PROVIDED RECORDS:

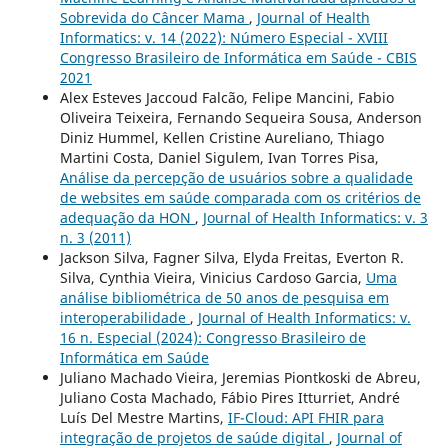
Sobrevida do Câncer Mama
,
Journal of Health
Informatics: v. 14 (2022): Número Especial - XVIII
Congresso Brasileiro de Informática em Saúde - CBIS
2021
Alex Esteves Jaccoud Falcão, Felipe Mancini, Fabio
Oliveira Teixeira, Fernando Sequeira Sousa, Anderson
Diniz Hummel, Kellen Cristine Aureliano, Thiago
Martini Costa, Daniel Sigulem, Ivan Torres Pisa,
Análise da percepção de usuários sobre a qualidade
de websites em saúde comparada com os critérios de
adequação da HON
,
Journal of Health Informatics: v. 3
n. 3 (2011)
Jackson Silva, Fagner Silva, Elyda Freitas, Everton R.
Silva, Cynthia Vieira, Vinicius Cardoso Garcia,
Uma
análise bibliométrica de 50 anos de pesquisa em
interoperabilidade
,
Journal of Health Informatics: v.
16 n. Especial (2024): Congresso Brasileiro de
Informática em Saúde
Juliano Machado Vieira, Jeremias Piontkoski de Abreu,
Juliano Costa Machado, Fábio Pires Itturriet, André
Luís Del Mestre Martins,
IF-Cloud: API FHIR para
integração de projetos de saúde digital
,
Journal of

WHAT TO DO:
Reproduce the data exactly, please, and omit its pictures.

ANSWER FOR THIS EXERCISE:
Sobrevida do Câncer Mama
,
Journal of Health
Informatics: v. 14 (2022): Número Especial - XVIII
Congresso Brasileiro de Informática em Saúde - CBIS
2021
Alex Esteves Jaccoud Falcão, Felipe Mancini, Fabio
Oliveira Teixeira, Fernando Sequeira Sousa, Anderson
Diniz Hummel, Kellen Cristine Aureliano, Thiago
Martini Costa, Daniel Sigulem, Ivan Torres Pisa,
Análise da percepção de usuários sobre a qualidade
de websites em saúde comparada com os critérios de
adequação da HON
,
Journal of Health Informatics: v. 3
n. 3 (2011)
Jackson Silva, Fagner Silva, Elyda Freitas, Everton R.
Silva, Cynthia Vieira, Vinicius Cardoso Garcia,
Uma
análise bibliométrica de 50 anos de pesquisa em
interoperabilidade
,
Journal of Health Informatics: v.
16 n. Especial (2024): Congresso Brasileiro de
Informática em Saúde
Juliano Machado Vieira, Jeremias Piontkoski de Abreu,
Juliano Costa Machado, Fábio Pires Itturriet, André
Luís Del Mestre Martins,
IF-Cloud: API FHIR para
integração de projetos de saúde digital
,
Journal of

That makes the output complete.